1 Start up a cluster
1.1 Create Your Key Pair
在AWS Management Console, 选择EC2:

选择Key Pairs:

点击 "Create Key Pair"

Create 之后, 会自动下载一个 .pem 文件
You will subsequently use this .pem file to connect securely to a machine over the internet.
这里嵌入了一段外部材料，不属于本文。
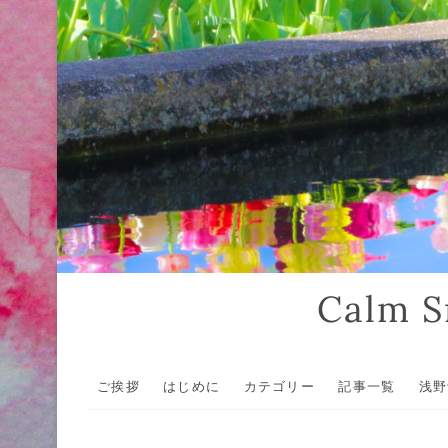
Calm
ご挨拶
はじめに
カテゴリー
記事一覧
浅野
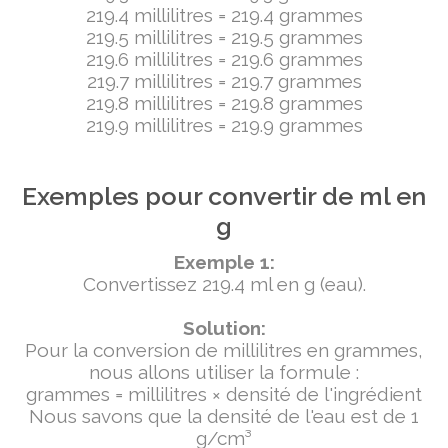
219.4 millilitres = 219.4 grammes
219.5 millilitres = 219.5 grammes
219.6 millilitres = 219.6 grammes
219.7 millilitres = 219.7 grammes
219.8 millilitres = 219.8 grammes
219.9 millilitres = 219.9 grammes
Exemples pour convertir de ml en
g
Exemple 1:
Convertissez 219.4 ml en g (eau).
Solution:
Pour la conversion de millilitres en grammes,
nous allons utiliser la formule :
grammes = millilitres × densité de l'ingrédient
Nous savons que la densité de l'eau est de 1
g/cm³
This is a text file that contains an encrypted key.
1.2 Start up a cluster
回到 AWS Management Console, 选择EMR(Elastic MapReduce) , 点击"Create cluster"
一些配置选默认的就行, Primary 和 Core 这里可以选所需的资源

Cluster scaling and provisioning 这里可以选择你要几个实例, 比如我选的2, 也就意味着 1 primary and 2 core nodes

然后在 Security configuration and EC2 key pair 这里, 选你刚刚创建的那个key pair

Identify and Access Management (IAM) roles 这里, 设置一下. 就完事了, 然后点击 Create Cluster

查看状态:
刚创建的时候是starting, 这个时候还不能用, 要等大概15分钟左右, 会变成waiting, 就表示可用了.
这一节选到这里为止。